Floodability is the susceptibility of a ship's construction to flooding. It also refers to the ability to intentionally flood certain areas of the hull for damage control purposes, or to increase stability, which is particularly important in combat vessels, which often face the possibility of serious hull breach due to enemy action, and which rely on well-trained damage controlmen to equalize and then stop flooding of the hull.

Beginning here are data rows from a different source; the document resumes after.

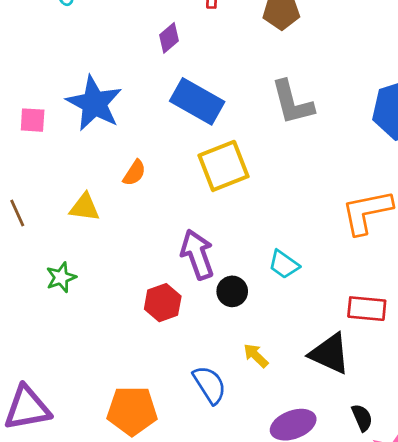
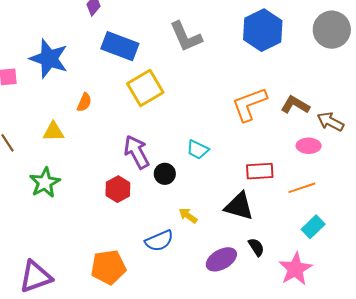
green star: (61, 277) -> (45, 183), size x1.4
blue semicircle: (210, 385) -> (159, 241), turned 108
black semicircle: (362, 418) -> (256, 247), moved

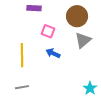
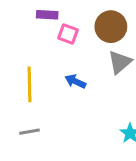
pink square: (48, 31) -> (68, 34), moved

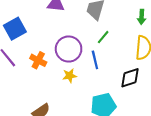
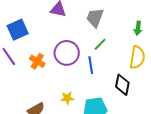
yellow star: (70, 76) -> (67, 98), moved
black diamond: (130, 78) -> (122, 85), turned -65

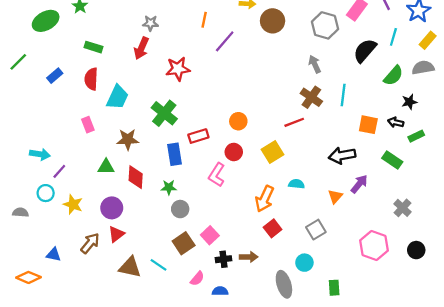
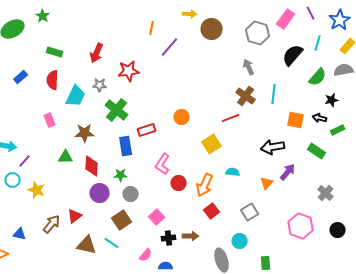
gray star: (151, 23) -> (100, 85), moved
red circle: (234, 152) -> (179, 183), moved
purple circle: (112, 208) -> (100, 193), moved
brown square: (184, 243) -> (122, 220), moved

Floodability is reduced by dividing the volume of the hull into watertight compartments with decks and bulkheads (which also increase the strength of ships), use of double bottom (or double hull), and by other means. If a ship's hull is divided into watertight compartments, any flooding resulting from a breach of the hull can be contained in the compartments where the flooding occurs. In most cases, the watertight compartments are fitted with a system of automatic doors, which can be triggered either remotely or locally as soon as flooding is detected (an early example of such a system was used on the RMS Titanic, which sank in spite of its watertight bulkheads). Smaller vessels and submarines generally feature watertight hatches between compartments, which are closed manually to block water from escaping the flooded compartment. As long as the flooding is localised, this can allow a ship to retain sufficient buoyancy to remain afloat, but if numerous compartments are opened to the sea, the ship can sink regardless. If a ship is fitted with longitudinal bulkheads (running fore and aft) as well as transverse bulkheads, flooding along one side of the ship can cause a serious list, which can threaten to capsize the vessel. In such cases, damage control parties can intentionally flood the corresponding compartment on the other side, equalizing the list (although this can happen in ships without longitudinal bulkheads, as well). Such techniques can work fore-and-aft as well; for example, if a flooded bow is holding the rudder and propellers out of the water.
Some types of ships, such as certain heavy lift vessels, can intentionally flood their own hulls or tanks within their hulls, to sink below the water, and then pump all of the water back out and re-float themselves with the salvaged object on deck. Similarly, submersibles and submarines also produce negative buoyancy by allowing compartments (called "ballast tanks") to flood.

== History ==
The Song dynasty Chinese author Zhu Yu wrote of Song Chinese-invented watertight compartments in his book, Pingzhou Table Talks, written from AD 1111 to 1117 and published in 1119. Chinese shipbuilders made sailboats with bulkheads and watertight compartments as early as the second century AD. Bulkhead watertight compartments improved buoyancy and protected cargo. Development of watertight compartments continued during the Song dynasty in China. The watertight compartments were there to ensure that if one part of the ship was leaking, the ship itself would not sink. Song Chinese naval engineers came up with this idea by cutting up bamboo plants. In a bamboo plant, the stem is split into sections and at the end of a section there is a plug-like device that lets in water, but does not let it out. By using this as a model, they were able to make a large scale version that would protect the ship. In addition, the compartments were used as storage tanks in which fresh water could be stored for sailors on board. Compartments were also used to help control the masts and sails so they could all be used at once. The wide application of Chinese watertight compartments soon spread across East Asia and later to the Europeans through contacts with Indian and Arab merchants.

Watertight compartments were frequently implemented in East Asian ships, and had been implemented in the Mongolian Yuan dynasty maritime warships of Kublai Khan. Chinese seagoing junks often had 14 crosswalls, some of which could be flooded to increase stability or for the carriage of liquids.

Russian naval engineer and mathematician Alexei Krylov and Russian vice-admiral Stepan Makarov worked extensively on the research of ship floodability in the early 20th century.